Le mystère de l’identité du modèle de « L’Origine du monde » dévoilé
Le mystère de l’identité du modèle de « L’Origine du monde » dévoilé
Selon le chercheur Claude Schopp, c’est Constance Quéniaux qui servit de modèle au célèbre nu de Gustave Courbet.
« L’Origine du monde », de Gustave Courbet. / SEBASTIEN BOZON / AFP
L’identité du modèle de L’Origine du monde, le célèbre nu de Gustave Courbet exposé au musée d’Orsay depuis 1995, vient d’être découverte… par hasard. La jeune femme s’appelait Constance Quéniaux, révèle Claude Schopp dans un livre à paraître le 4 octobre chez Phébus : L’Origine du monde, vie du modèle.
C’est en travaillant sur la correspondance d’Alexandre Dumas fils et de George Sand que le grand spécialiste français de Dumas père et fils, Goncourt de la biographie en 2017, a résolu une énigme vieille de 152 ans. Chargé de l’annotation des lettres échangées entre George Sand et Dumas fils, « de traquer les moindres allusions que contient un texte afin de l’éclaircir », Claude Schopp est surpris par une coquille dans la transcription d’une lettre de Dumas à Sand, datant de juin 1871.
L’écrivain, hostile à la Commune, déblatère sur Courbet. « On ne peint pas de son pinceau le plus délicat et le plus sonore l’interview de Mlle Queniault (sic) de l’Opéra », écrit Dumas.
« Une illumination »
« Interview? ça ne voulait rien dire », explique le chercheur à l’Agence France-Presse (AFP). Il décide de confronter cette transcription au manuscrit conservé à la Bibliothèque nationale de France (BNF). Ce n’est pas « interview » qu’il fallait lire mais « intérieur ».
« Ce fut comme une illumination », se souvient le chercheur. « D’habitude je trouve en travaillant beaucoup, là j’ai trouvé sans chercher. C’était injuste. »
Le chercheur fait part de sa découverte à Sylvie Aubenas, directrice du département des estampes et de la photographie de la BNF.
« Ce témoignage d’époque découvert par Claude me fait dire que nous avons la certitude à 99 % que le modèle de Courbet était bien Constance Quéniaux », estime Mme Aubenas.
Réalisé en 1866
On savait jusqu’à présent que le commanditaire du fameux tableau était le diplomate turco-égyptien Khalil-Bey, une figure flamboyante du Tout-Paris des années 1860, à la demande duquel le tableau fut exécuté par Courbet au cours de l’été 1866.
Avant la découverte de Claude Schopp, plusieurs noms avaient circulé quant à l’identité du modèle.

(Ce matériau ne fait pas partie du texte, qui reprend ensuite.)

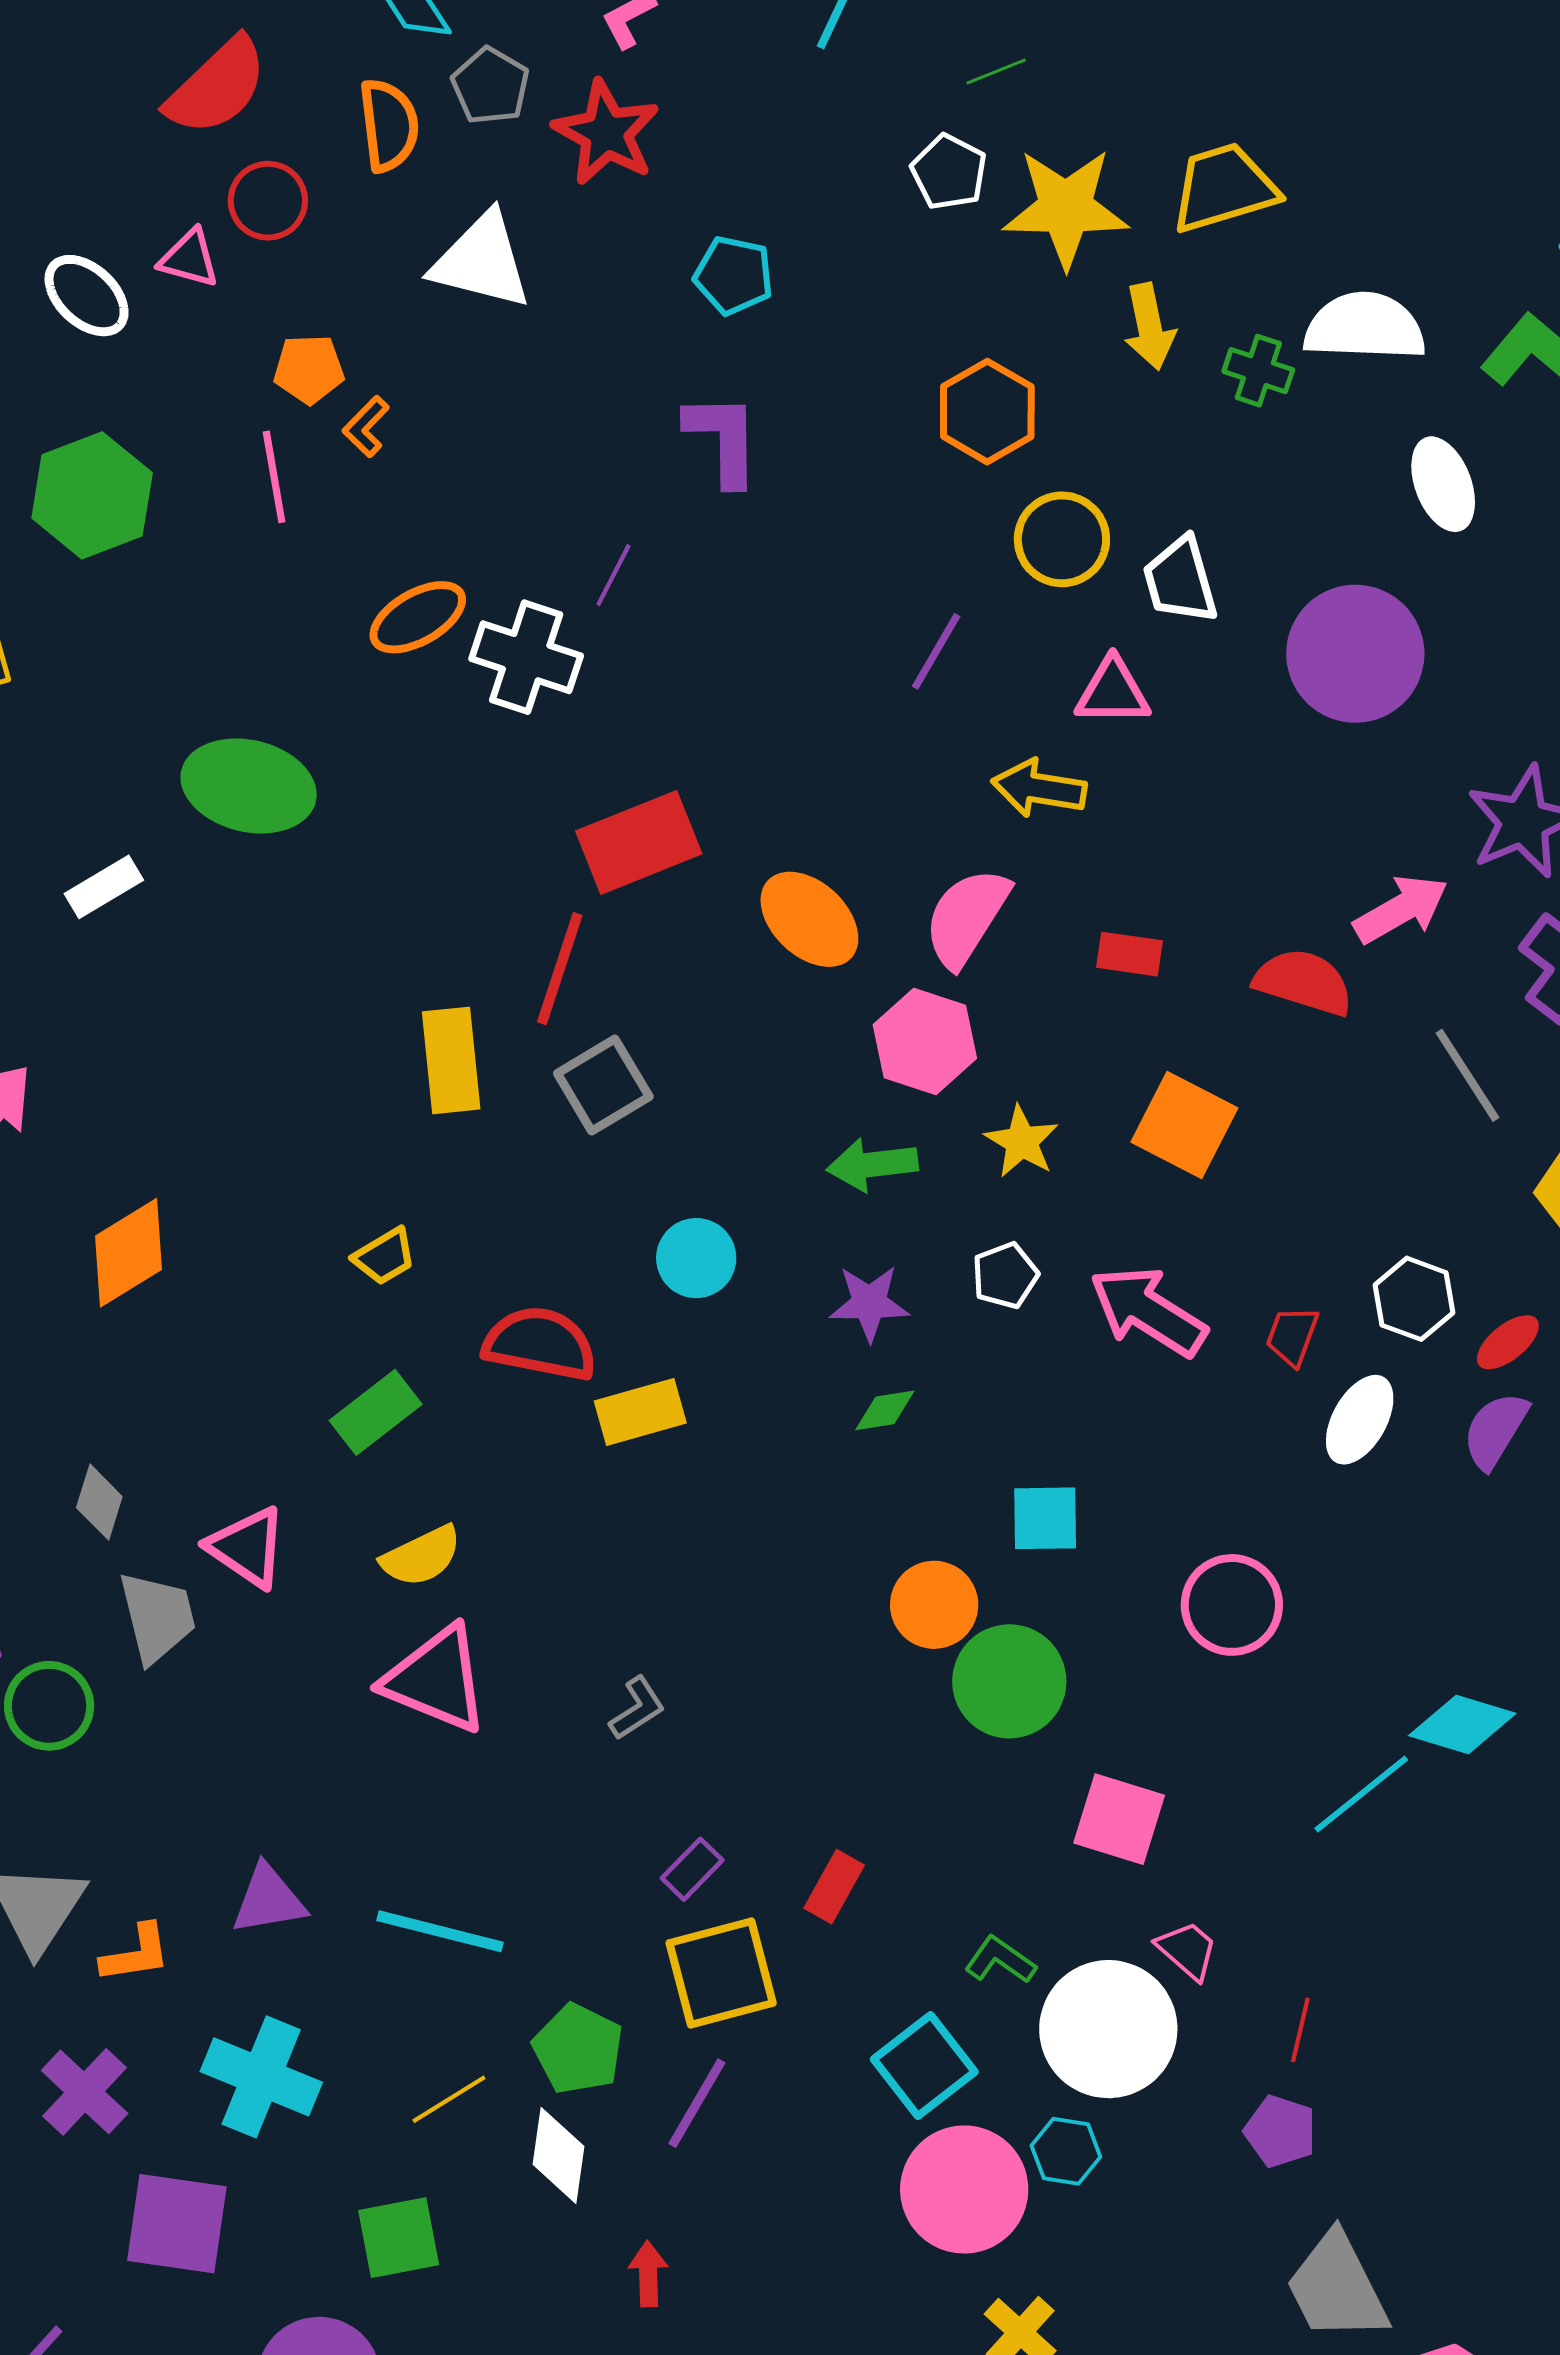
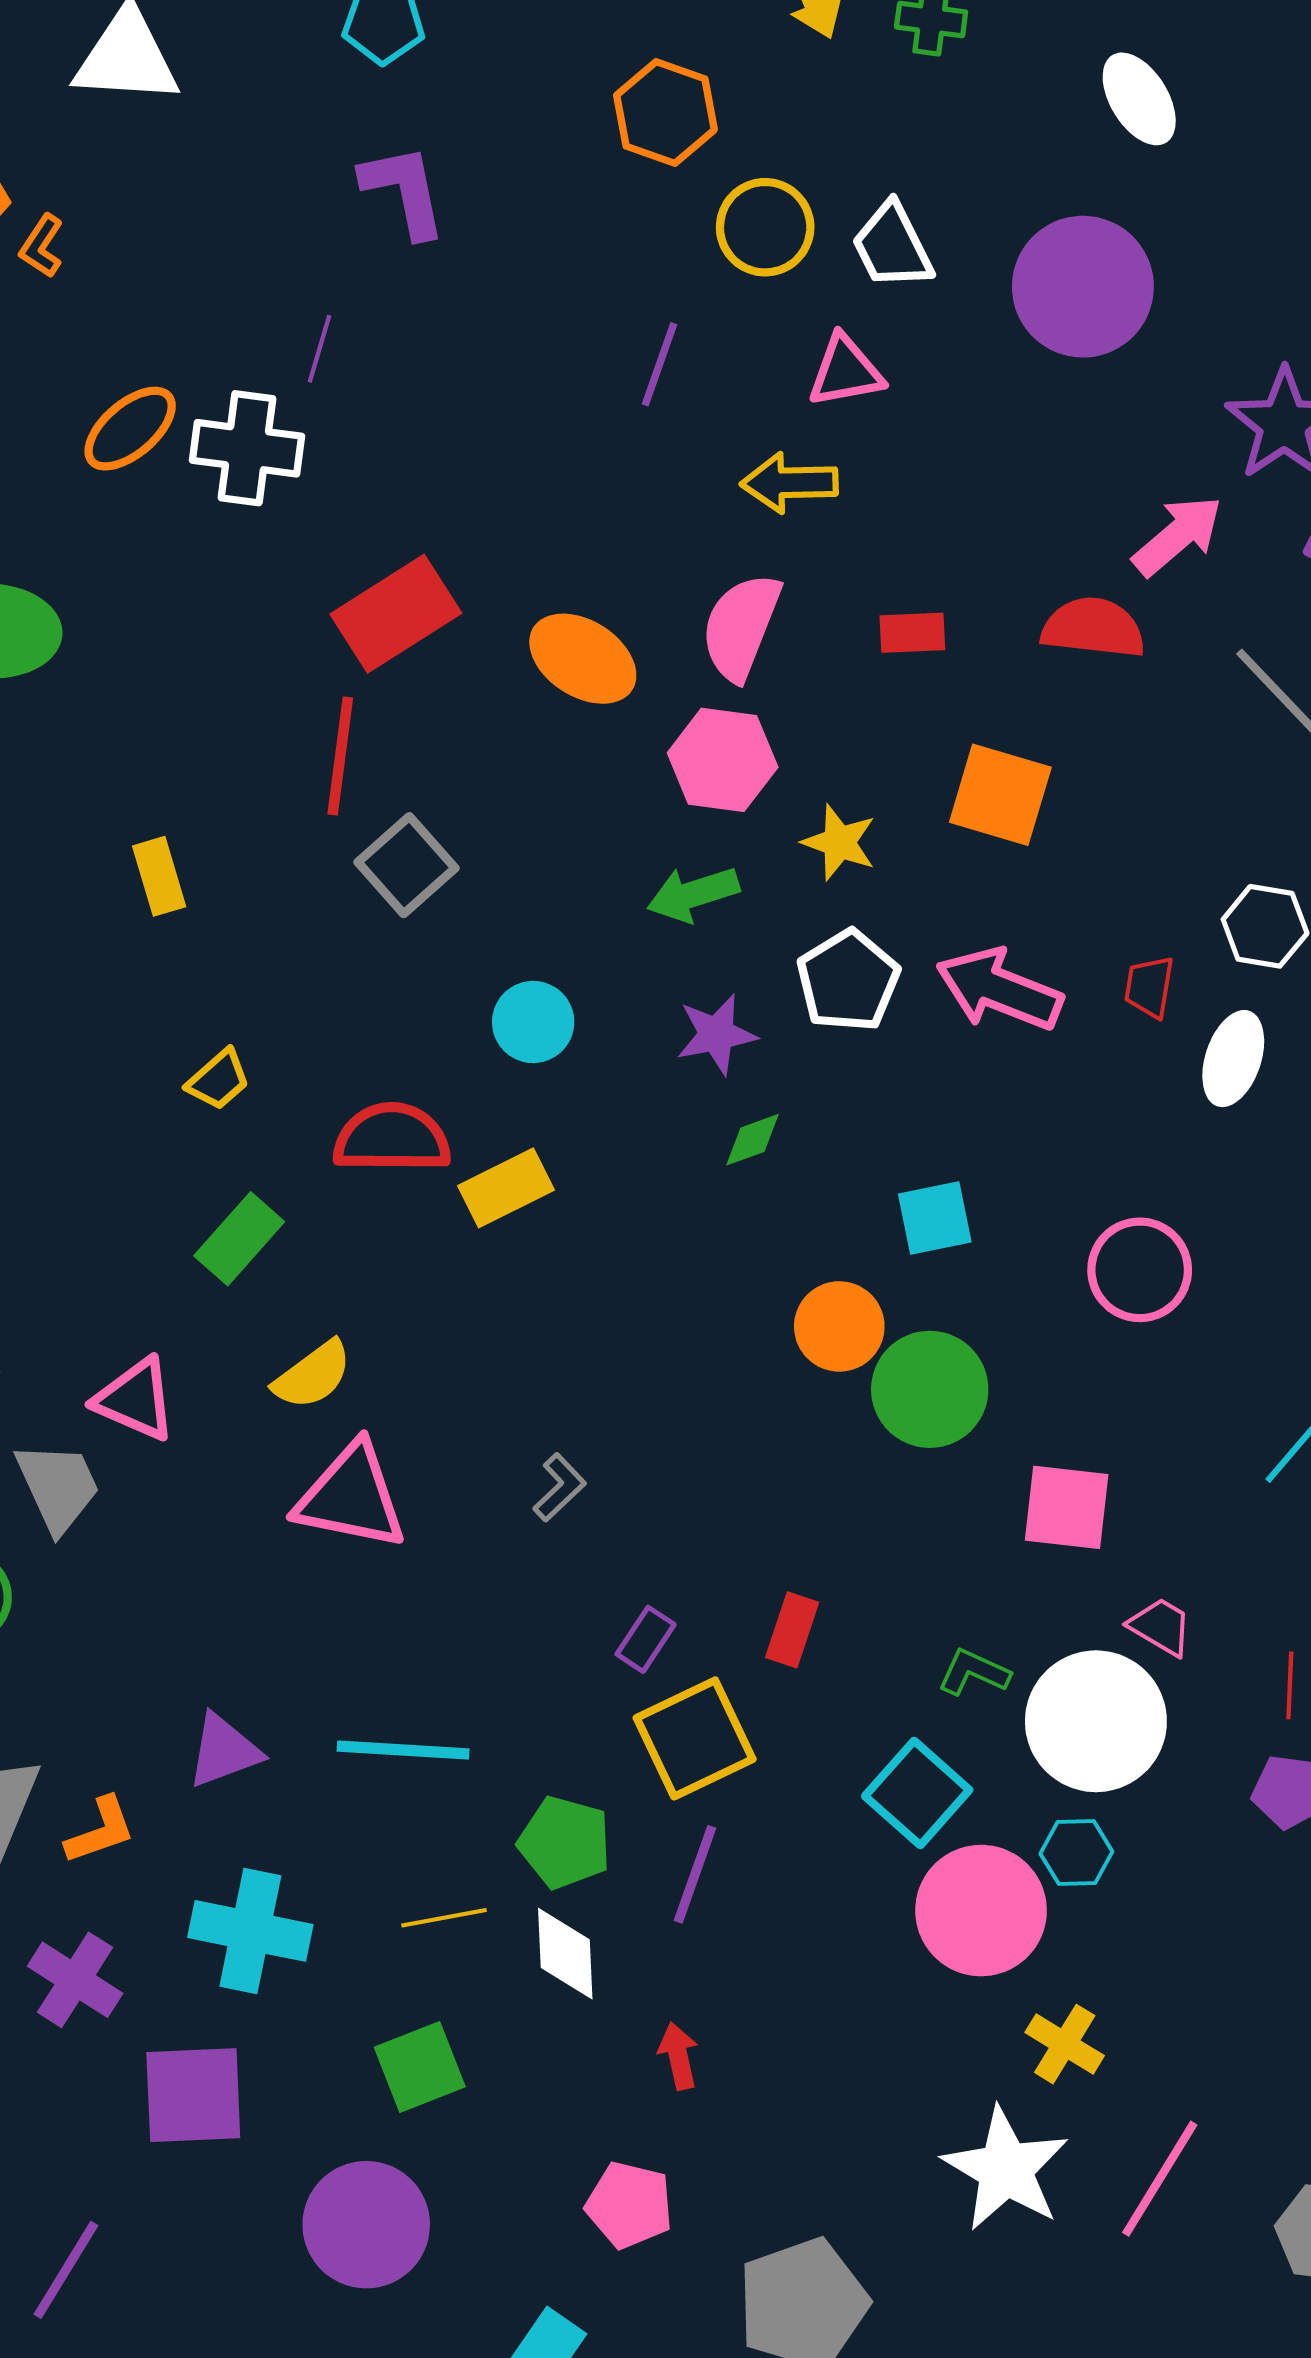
yellow rectangle: (451, 1060) -> (159, 876), moved, size x0.7
white pentagon: (1005, 1276) -> (848, 981), size x1.5
yellow line: (449, 2099) -> (444, 1918), turned 32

On a ainsi évoqué Joanna Hiffernan, maîtresse de Courbet durant l’été 1866, dont la rousseur irlandaise et la carnation blanche correspondent peu à ce que dévoile le tableau, ou celui de Jeanne de Tourbey, maîtresse du diplomate ottoman, mais figure trop en vue pour tenir le rôle de modèle.
En 1866, Constance Quéniaux a 34 ans. Elle ne danse plus depuis 1859 et est aussi une des maîtresses de Khalil-Bey. La noirceur de la chevelure de Constance et ses « beaux sourcils noirs », loués par la critique lorsqu’elle dansait à l’Opéra, sont plus conformes à la luxuriante pilosité du modèle, explique Sylvie Aubenas, dont le département conserve plusieurs photos de Constance Quéniaux, y compris une prise par Nadar.
Un secret connu de tous ?
Pourquoi son nom n’est-il pas apparu plus tôt ? « C’était un secret connu de tous », suggère Sylvie Aubenas. Si Dumas lâche son nom, c’est davantage par ressentiment à l’encontre de Courbet. Avec le temps, Constance est devenue « une femme de bien », « respectable », qui s’adonne aux œuvres philanthropiques. On ne remue pas le passé.
Un autre élément vient corroborer la découverte de Claude Schopp. A la mort de Constance, en 1908, on découvrit lors de la vente de succession un tableau de Courbet représentant un bouquet de fleurs. La composition mêle habilement bouquet et plantes en pots.
Sur le côté gauche des fleurs printanières (iris, tulipes, primevères), sur le côté droit des camélias rouges et blancs, « les fleurs vouées aux courtisanes depuis Dumas fils », fait remarquer Sylvie Aubenas. Surtout, au centre, on remarque une plante grasse qui tend vers le spectateur une profonde corolle rouge épanouie et ouverte. « Quel plus bel hommage de l’artiste et du commanditaire à Constance ? », souligne Mme Aubenas.